# Mulching Deck?



## Stewart (Sep 17, 2003)

Has anyone heard about a mulching deck? And if so are they worth the money???

My neighbor is looking into buying one since he doesn't like the cut on his regular discharging deck. I don't have model or part numbers just kind of shooting from the hip to see what everybody has heard of thinks on the subject!!


----------



## guest (Sep 16, 2003)

you talking sears only or mulching in general? 
i just switched to a mulching deck.. im happy but you are forced to cut more often and/or not as much grass at one time...


----------



## Stewart (Sep 17, 2003)

My neighbor said that sears has them???


----------



## PaulB2868 (Sep 1, 2004)

You can get mulching blades for your existing deck. My brother had them on his 42" Sears lawn tractor. They bend easily. He switched back to the standard blade after going through 3 sets this summer.


----------



## Stewart (Sep 17, 2003)

So I guess none of the Craftsman guru's have heard of such a thing or if it even exists???? I have heard of the mulching blades and have seen mixed opinions. I just hate for the guy to spend about $700 on this "mulching deck" if it doesn't work. I just thought maybe somebody had heard rumors or something.


----------



## Ed_GT5000 (Sep 30, 2003)

Sears sells mulching "kits" for many but not all of their tractor decks. The kit consists of mulching blades and a plastic cover "plug" for the discharge chute. The kits sell for around $45 and are good or bad depending on whom you talk to. I bought one for a 46" deck on a GT3000 and quickly learned that mulching did not improve a poor deck design. On the other hand the blades were as heavy as the ones that came on the tractor so I don't know how they would bend unless of course you are mowing stumps. There are better blades out there if you want to mulch, but to get the plug you gotta buy the kit.

I now own a 48" deck and I feel that it is the best of the "big" decks that sears offers. I am considering buying a mulch kit for this deck to handle the fall leaves. I do think that the quality of the mulch kit I bought was good, however the 46" plug will not fit my 48" deck.

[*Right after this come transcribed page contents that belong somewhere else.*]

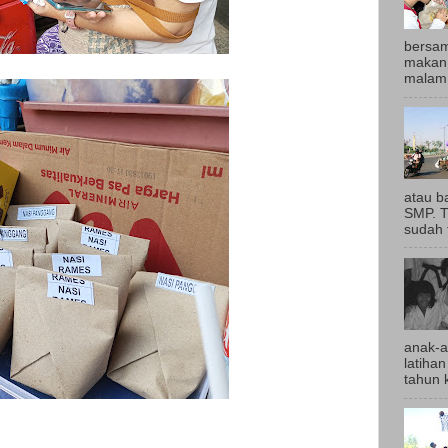
bersam
makan 
malam,
atau b
SMP. T
sudah t
anak-a
latihan
tahun k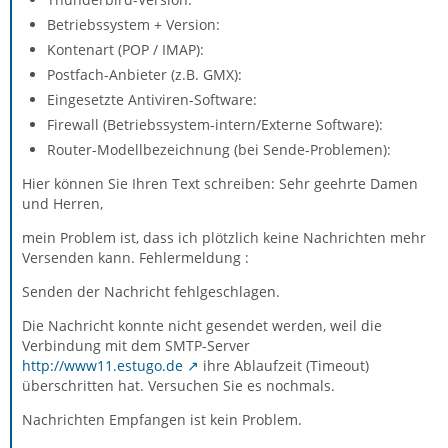
Betriebssystem + Version:
Kontenart (POP / IMAP):
Postfach-Anbieter (z.B. GMX):
Eingesetzte Antiviren-Software:
Firewall (Betriebssystem-intern/Externe Software):
Router-Modellbezeichnung (bei Sende-Problemen):
Hier können Sie Ihren Text schreiben: Sehr geehrte Damen
und Herren,
mein Problem ist, dass ich plötzlich keine Nachrichten mehr
Versenden kann. Fehlermeldung :
Senden der Nachricht fehlgeschlagen.
Die Nachricht konnte nicht gesendet werden, weil die
Verbindung mit dem SMTP-Server
http://www11.estugo.de
ihre Ablaufzeit (Timeout)
überschritten hat. Versuchen Sie es nochmals.
Nachrichten Empfangen ist kein Problem.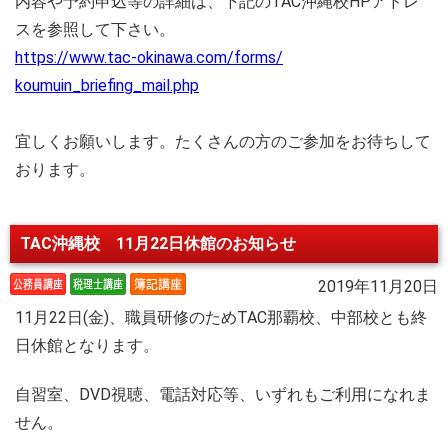
内容や予約申込等の詳細は、下記のTAC沖縄校HPアドレ
スを参照して下さい。
https://www.tac-okinawa.com/
forms/
koumuin_briefing_mail.php
宜しくお願いします。たくさんの方のご参加をお待ちして
おります。
TAC沖縄校 11月22日休館のお知らせ
2019年11月20日
11月22日(金)、職員研修のためTAC那覇校、中部校とも終
日休館となります。
自習室、DVD視聴、電話対応等、いずれもご利用になれま
せん。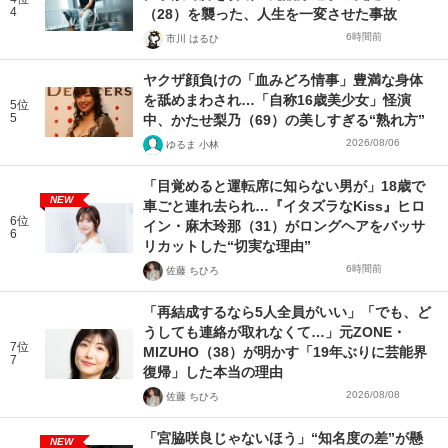
4
（28）を襲った、人生を一変させた事故
6時間前
市川 はるひ
ヤクザ顔負けの「血みどろ情事」豊満な身体
を舐めまわされ…「自称16歳美少女」怪演
5位
5
中、かたせ梨乃（69）の美しすぎる“熟れ方”
2026/08/06
ゆるま 小林
「目覚めると運転席に知らない男が」18歳で
NEW
車ごと連れ去られ…『イタズラなKiss』ヒロ
6位
イン・麻木玲那（31）がロングヘアをバッサ
6
リカットした“切実な理由”
6時間前
佐藤 ちひろ
「再結成するなら5人全員がいい」「でも、ど
うしても連絡が取れなくて…」元ZONE・
7位
MIZUHO（38）が明かす「19年ぶりに芸能界
7
復帰」した本当の理由
2026/08/08
佐藤 ちひろ
「宮脇咲良じゃないほう」“知名度の差”が懸
NEW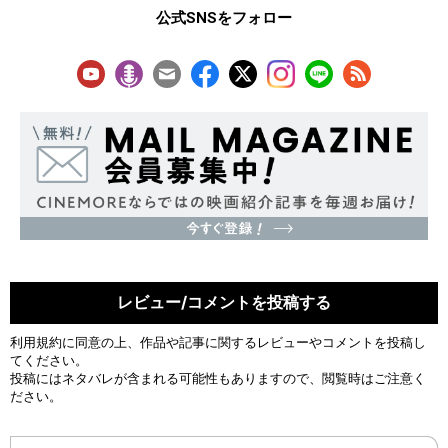
公式SNSをフォロー
レビュー/コメントを投稿する
利用規約
に同意の上、作品や記事に関するレビューやコメントを投稿し
てください。
投稿にはネタバレが含まれる可能性もありますので、閲覧時はご注意く
ださい。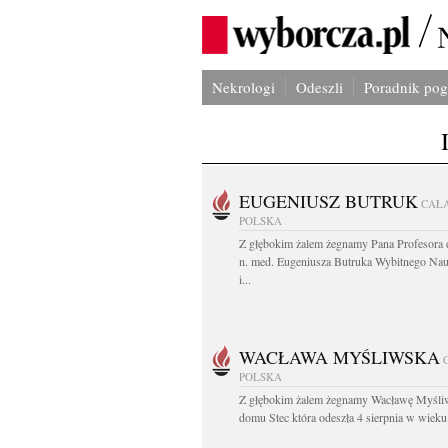
Nekrologi
Odeszli
Poradnik po
EUGENIUSZ BUTRUK
CAŁ
POLSKA
Z głębokim żalem żegnamy Pana Profesora d
n. med. Eugeniusza Butruka Wybitnego Na
i...
WACŁAWA MYŚLIWSKA
POLSKA
Z głębokim żalem żegnamy Wacławę Myśli
domu Stec która odeszła 4 sierpnia w wieku.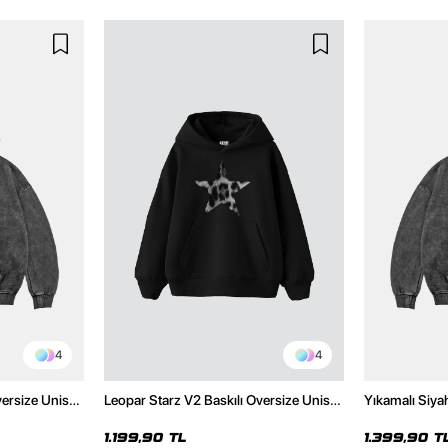
4
4
versize Unisex
Leopar Starz V2 Baskılı Oversize Unisex
Yıkamalı Siya
Hoodie
Premium Siyah Hoodie
Unisex Hoodi
1.199,90 TL
1.399,90 T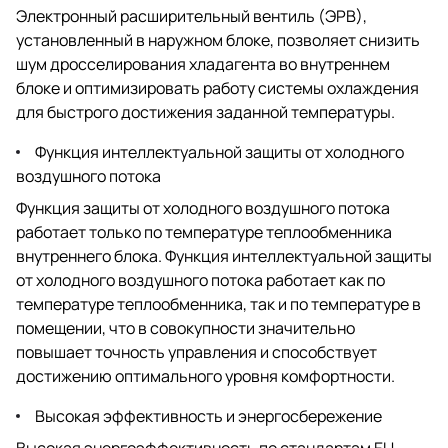
Электронный расширительный вентиль (ЭРВ),
установленный в наружном блоке, позволяет снизить
шум дросселирования хладагента во внутреннем
блоке и оптимизировать работу системы охлаждения
для быстрого достижения заданной температуры.
Функция интеллектуальной защиты от холодного
воздушного потока
Функция защиты от холодного воздушного потока
работает только по температуре теплообменника
внутреннего блока. Функция интеллектуальной защиты
от холодного воздушного потока работает как по
температуре теплообменника, так и по температуре в
помещении, что в совокупности значительно
повышает точность управления и способствует
достижению оптимального уровня комфортности.
Высокая эффективность и энергосбережение
Высокая энергоэффективность по стандартам EU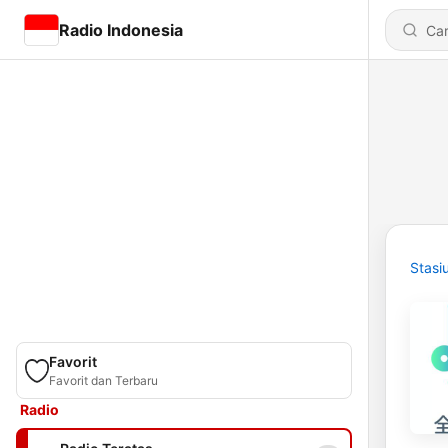
Radio Indonesia
Stasi
Favorit
Favorit dan Terbaru
Radio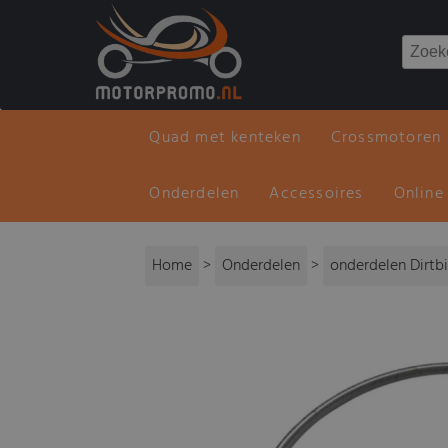
Quad met kenteken
Crossmotoren
Onderdelen
Accessoires
Online
Home
>
Onderdelen
>
onderdelen Dirtb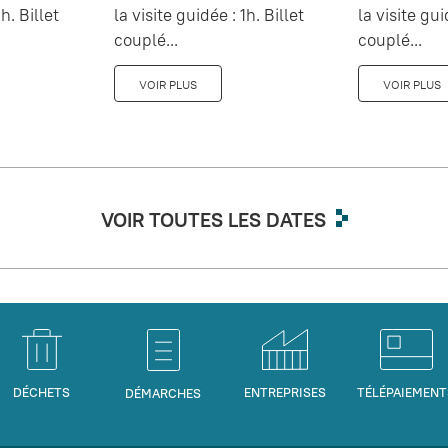
h. Billet
la visite guidée : 1h. Billet
la visite gui
couplé...
couplé...
VOIR PLUS
VOIR PLUS
VOIR TOUTES LES DATES
DÉCHETS
ENTREPRISES
TÉLÉPAIEMENT
DÉMARCHES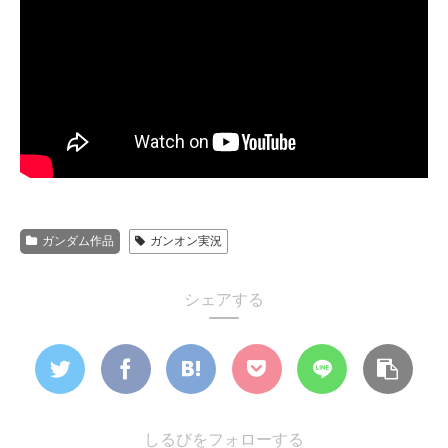
ガンダム作品
ガンオン実況
シェアする
しるびをフォローする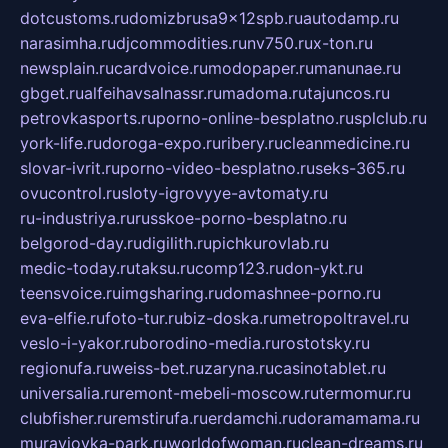
dotcustoms.ru
domizbrusa9x12spb.ru
autodamp.ru
narasimha.ru
djcommodities.ru
nv750.ru
x-ton.ru
newsplain.ru
cardvoice.ru
modopaper.ru
manunae.ru
gbget.ru
alfeihavsalnassr.ru
madoma.ru
tajuncos.ru
petrovkasports.ru
porno-online-besplatno.ru
splclub.ru
york-life.ru
doroga-expo.ru
ribery.ru
cleanmedicine.ru
slovar-ivrit.ru
porno-video-besplatno.ru
seks-365.ru
ovucontrol.ru
sloty-igrovyye-avtomaty.ru
ru-industriya.ru
russkoe-porno-besplatno.ru
belgorod-day.ru
digilith.ru
pichkurovlab.ru
medic-today.ru
taksu.ru
comp123.ru
don-ykt.ru
teensvoice.ru
imgsharing.ru
domashnee-porno.ru
eva-elfie.ru
foto-tur.ru
biz-doska.ru
metropoltravel.ru
veslo-i-yakor.ru
borodino-media.ru
rostotsky.ru
regionufa.ru
weiss-bet.ru
zaryna.ru
casinotablet.ru
universalia.ru
remont-mebeli-moscow.ru
termomur.ru
clubfisher.ru
remstirufa.ru
erdamchi.ru
doramamama.ru
muraviovka-park.ru
worldofwoman.ru
clean-dreams.ru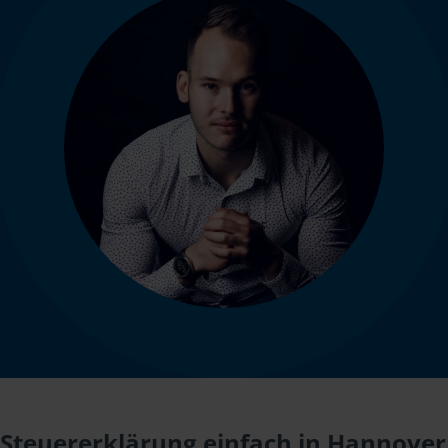
Steuererklärung einfach in Hannover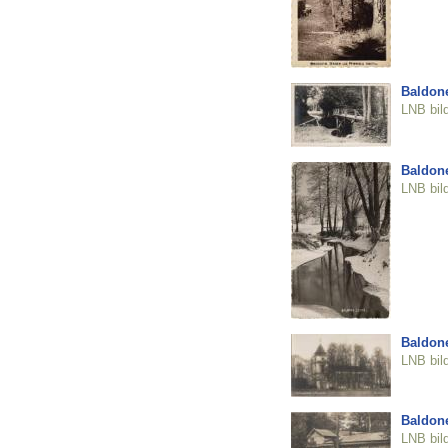
Baldon
LNB bil
Baldon
LNB bil
Baldon
LNB bil
Baldon
LNB bil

As for sears selling a strictly mulching deck for tractors, I have not heard of this. Perhaps some of the "experts" here can enlighten both of us.


----------



## Stewart (Sep 17, 2003)

Sorry I am not a Craftsman guy, my JD has a plug and blades as well. I know JD used to make a strickly mulching deck. It does not even have a discharge chute, my neighbor has one. I just hate to see the neighbor waste his money or time because the sears guys may or may not know what they are talking about. If I get time I may surf the Sears site and see what I can find. Thanks Ed.


----------